NEW YORK (GenomeWeb) – The National Institutes of Health today announced it has selected 14 additional community partners for the Precision Medicine Initiative's (PMI) All of Us research program.
The PMI was launched in 2015 to gather genetic, health, lifestyle, and environmental information on one million people to fuel research into personalized healthcare. The All of Us program, formerly known as the PMI Cohort Program, is recruiting participants for this effort.
In July, the NIH selected the first four community partners for All of Us, which were tasked with raising awareness about the PMI among seniors, Hispanics and Latinos, African Americans, and the LGBTQ community. And in August, the NIH selected three networks of health provider organizations to help enroll and retain participants in All of Us.
The 14 national community groups and health care provider associations that have now partnered with the NIH will help raise awareness about All of Us. They will receive a combined $1 million to help educate their communities about precision medicine and the benefits of participating in the program.
"We want to build long-term relationships with our participants based on transparency and trust.
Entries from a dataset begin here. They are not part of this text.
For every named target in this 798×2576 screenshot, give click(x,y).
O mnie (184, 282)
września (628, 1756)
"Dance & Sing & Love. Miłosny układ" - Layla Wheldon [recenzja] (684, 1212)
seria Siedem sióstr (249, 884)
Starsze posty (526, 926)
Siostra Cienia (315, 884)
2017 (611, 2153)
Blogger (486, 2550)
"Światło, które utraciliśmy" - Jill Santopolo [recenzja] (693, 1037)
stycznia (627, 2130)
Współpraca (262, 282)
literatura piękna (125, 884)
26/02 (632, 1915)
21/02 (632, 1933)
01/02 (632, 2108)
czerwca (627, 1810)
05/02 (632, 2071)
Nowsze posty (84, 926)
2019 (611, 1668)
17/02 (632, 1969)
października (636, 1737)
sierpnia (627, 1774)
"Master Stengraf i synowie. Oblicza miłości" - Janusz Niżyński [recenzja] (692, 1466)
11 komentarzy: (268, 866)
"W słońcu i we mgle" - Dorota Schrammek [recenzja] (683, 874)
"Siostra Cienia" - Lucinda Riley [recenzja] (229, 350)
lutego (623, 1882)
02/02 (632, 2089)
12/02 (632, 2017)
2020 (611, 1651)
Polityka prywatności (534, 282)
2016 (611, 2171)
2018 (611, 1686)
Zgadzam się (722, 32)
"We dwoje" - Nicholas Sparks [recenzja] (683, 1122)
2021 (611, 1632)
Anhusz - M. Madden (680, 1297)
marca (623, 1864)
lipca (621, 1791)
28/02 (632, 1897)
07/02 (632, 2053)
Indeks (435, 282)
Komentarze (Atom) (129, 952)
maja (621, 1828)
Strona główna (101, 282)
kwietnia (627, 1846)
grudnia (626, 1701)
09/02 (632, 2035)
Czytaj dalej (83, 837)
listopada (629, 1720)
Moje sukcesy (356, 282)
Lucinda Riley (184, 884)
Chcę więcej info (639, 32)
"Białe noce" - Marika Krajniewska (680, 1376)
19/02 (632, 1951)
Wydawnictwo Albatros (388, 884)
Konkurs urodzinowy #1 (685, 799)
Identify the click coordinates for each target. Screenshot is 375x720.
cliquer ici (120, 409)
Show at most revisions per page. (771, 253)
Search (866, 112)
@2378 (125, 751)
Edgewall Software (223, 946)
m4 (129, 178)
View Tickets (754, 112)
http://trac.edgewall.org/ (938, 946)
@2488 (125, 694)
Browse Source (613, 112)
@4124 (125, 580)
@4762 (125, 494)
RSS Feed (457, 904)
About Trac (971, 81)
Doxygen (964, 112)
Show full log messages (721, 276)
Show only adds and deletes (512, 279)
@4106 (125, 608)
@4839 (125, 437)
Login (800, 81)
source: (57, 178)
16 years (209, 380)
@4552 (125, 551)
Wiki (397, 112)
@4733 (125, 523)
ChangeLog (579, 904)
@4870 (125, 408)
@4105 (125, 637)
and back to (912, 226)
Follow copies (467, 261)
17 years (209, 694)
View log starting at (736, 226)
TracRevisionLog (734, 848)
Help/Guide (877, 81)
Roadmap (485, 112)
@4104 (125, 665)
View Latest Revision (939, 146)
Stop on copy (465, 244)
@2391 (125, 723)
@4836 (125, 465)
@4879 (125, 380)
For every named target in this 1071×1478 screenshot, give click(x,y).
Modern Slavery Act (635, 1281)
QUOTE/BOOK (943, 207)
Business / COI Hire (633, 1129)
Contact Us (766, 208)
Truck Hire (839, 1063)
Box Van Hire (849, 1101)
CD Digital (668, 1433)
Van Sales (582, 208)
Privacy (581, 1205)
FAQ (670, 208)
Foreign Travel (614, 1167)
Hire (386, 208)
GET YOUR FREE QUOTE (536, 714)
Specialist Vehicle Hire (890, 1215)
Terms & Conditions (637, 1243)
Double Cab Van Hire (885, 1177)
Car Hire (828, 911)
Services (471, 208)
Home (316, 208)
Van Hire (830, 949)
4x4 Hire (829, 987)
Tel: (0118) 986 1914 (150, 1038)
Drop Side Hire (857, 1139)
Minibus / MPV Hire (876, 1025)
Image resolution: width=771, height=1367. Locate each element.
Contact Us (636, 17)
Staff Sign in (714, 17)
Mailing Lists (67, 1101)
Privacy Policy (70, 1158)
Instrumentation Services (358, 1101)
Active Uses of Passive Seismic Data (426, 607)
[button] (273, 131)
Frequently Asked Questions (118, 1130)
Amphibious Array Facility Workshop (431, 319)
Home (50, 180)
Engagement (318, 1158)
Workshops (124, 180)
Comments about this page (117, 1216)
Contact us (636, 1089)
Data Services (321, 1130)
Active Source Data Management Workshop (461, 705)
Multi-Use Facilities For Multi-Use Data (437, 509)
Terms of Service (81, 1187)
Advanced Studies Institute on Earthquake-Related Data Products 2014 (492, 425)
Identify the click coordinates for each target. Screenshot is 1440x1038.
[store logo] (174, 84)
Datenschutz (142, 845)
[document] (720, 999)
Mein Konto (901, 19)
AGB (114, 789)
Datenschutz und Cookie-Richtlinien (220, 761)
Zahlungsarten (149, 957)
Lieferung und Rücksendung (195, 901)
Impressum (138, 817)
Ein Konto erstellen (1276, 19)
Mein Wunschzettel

These organizations will help us in that effort," Eric Dishman, director of the All of Us program, said in a statement. "We will look to them for input about what their communities want and need, as we work to create a research program that's meaningful for researchers and participants alike."
The organizations include the American Academy of Family Physicians in Leawood, Kansas; the American Academy of HIV Medicine, the American Association of Colleges of Nursing, the Black Women's Health Imperative, the Cobb Institute, the League of United Latin American Citizens, the National Hispanic Medical Association, the National Minority Quality Forum, and UnidosUS, all in Washington, DC; the American Medical Association in Chicago; the Arab Community Center for Economic and Social Services in Dearborn, Michigan; the Asian & Pacific Islander American Health Forum in Oakland, California; the Association of Nurses in AIDS Care in Uniontown, Ohio; and the National Baptist Convention in Nashville, Tennessee.
"The organizations will conduct a variety of activities as part of their involvement in the program, which may include holding events, gathering public input, training program ambassadors, leading social media campaigns, developing additional messaging that speaks to the value of participation for their communities and offering continuing education credits for health care providers," added Ronnie Tepp, HCM's principal investigator.